### YOUR ASSIGNMENT
Each line below from the one containing "the scoring" through the one containing "for about twice as long as her contract" is to be given again exactly, and no line outside that span.

### STUDY MATERIAL
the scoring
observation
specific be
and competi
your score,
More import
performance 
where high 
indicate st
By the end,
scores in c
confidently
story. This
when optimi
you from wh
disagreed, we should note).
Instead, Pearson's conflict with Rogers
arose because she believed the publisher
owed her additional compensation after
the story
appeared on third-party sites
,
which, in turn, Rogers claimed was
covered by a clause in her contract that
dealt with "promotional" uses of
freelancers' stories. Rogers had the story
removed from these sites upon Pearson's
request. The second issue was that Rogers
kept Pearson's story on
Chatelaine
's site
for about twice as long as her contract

---

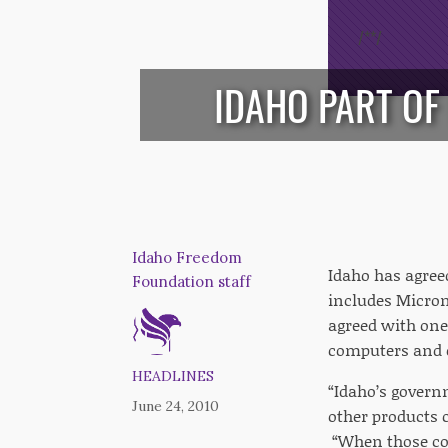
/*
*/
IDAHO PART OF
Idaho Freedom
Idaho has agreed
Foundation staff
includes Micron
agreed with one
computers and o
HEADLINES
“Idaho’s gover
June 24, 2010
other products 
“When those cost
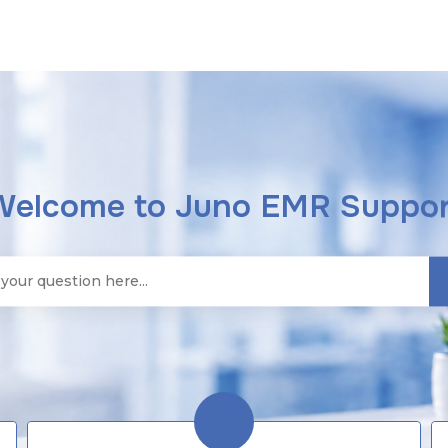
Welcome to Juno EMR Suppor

* * *

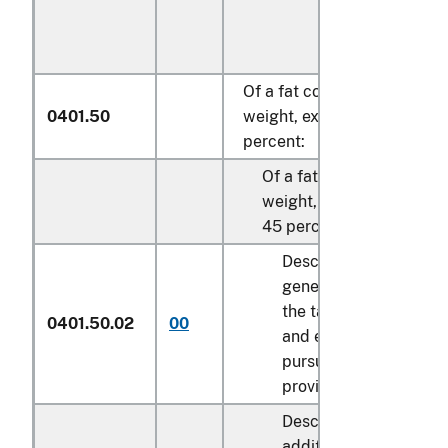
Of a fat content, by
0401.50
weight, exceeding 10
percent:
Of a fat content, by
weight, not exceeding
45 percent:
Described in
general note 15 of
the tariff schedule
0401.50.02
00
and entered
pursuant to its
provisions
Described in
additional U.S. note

### ANSWER TO THE EXERCISE
the scoring
observation
specific be
and competi
your score,
More import
performance 
where high 
indicate st
By the end,
scores in c
confidently
story. This
when optimi
you from wh
disagreed, we should note).
Instead, Pearson's conflict with Rogers
arose because she believed the publisher
owed her additional compensation after
the story
appeared on third-party sites
,
which, in turn, Rogers claimed was
covered by a clause in her contract that
dealt with "promotional" uses of
freelancers' stories. Rogers had the story
removed from these sites upon Pearson's
request. The second issue was that Rogers
kept Pearson's story on
Chatelaine
's site
for about twice as long as her contract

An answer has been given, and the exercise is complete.